# frage zum oyo



## sympathisant (15. November 2011)

moin ... 

... vielleicht hat einer von euch ne idee? ich helf ner kollegin mit ihrem oyo (ebook-reader) und bin auch an nen punkt gestossen an dem ich nicht weiterkomme.

also sie hat diesen reader und damit fleissig bücher auf thalia gekauft. so weit so gut. 

nun hat kollegin einen gutschein vom weltbildverlag bekommen und sich da ein buch gekauft. da hat sie dann auch schon nicht mehr weitergewusst. man bekommt schliesslich nicht das ebook bei weltbild, sondern eine acsm-datei. das ist nur n container, in dem steht wo man die die datei downloaden kann und dass man sie auch bezahlt hat. für den download braucht man adobe-digital-edition. damit kann man sich dann das buch runterladen. natürlich nicht, ohne dass man sich vorher eine adobe-id (kennung) besorgt hat. 

und hier stecken wir jetzt mehr oder weniger fest. die kollegin hat sich eine neue id dafür eingerichtet, das buch gedownloadet und auf ihr oyo kopiert und konnte es nicht lesen. ich hab dann gesehen, dass die bücher auf ihrem gerät schon mit einer oyo-adobe-id verknüpft sind.

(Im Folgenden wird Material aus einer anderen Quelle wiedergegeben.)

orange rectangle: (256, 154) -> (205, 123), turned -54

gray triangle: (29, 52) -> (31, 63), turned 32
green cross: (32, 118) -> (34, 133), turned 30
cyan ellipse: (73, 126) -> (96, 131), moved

also an adobe geschrieben, dass sie das buch von ihrem "neuen per hand eingerichteten account" auf den "oyo account" überspielen sollen. 

und jetzt zum problem. die oyo-id ist eine email-adresse: x123456789@meinoyo.com. weiss irgendjemand wie man diese adresse und die dort eingegangenen mails abrufen kann? weil dahin wird adobe im zweifelsfall ne antwort schicken. 

verficktes scheiss DRM. ich lad das buch gleich aus dem netz illegal und kopier es ihr als pdf auf das ebook. bezahlt hat sie das ganze ja schliesslich. da werden millionen an euros und dollars dafür ausgegeben damit man irgendwas nicht benutzen kann ... nach dieser erfahrung steht für mich fest, dass ich auf den ganzen kram verzichten werde und meine bücher weiter in papierform kaufen werde.


----------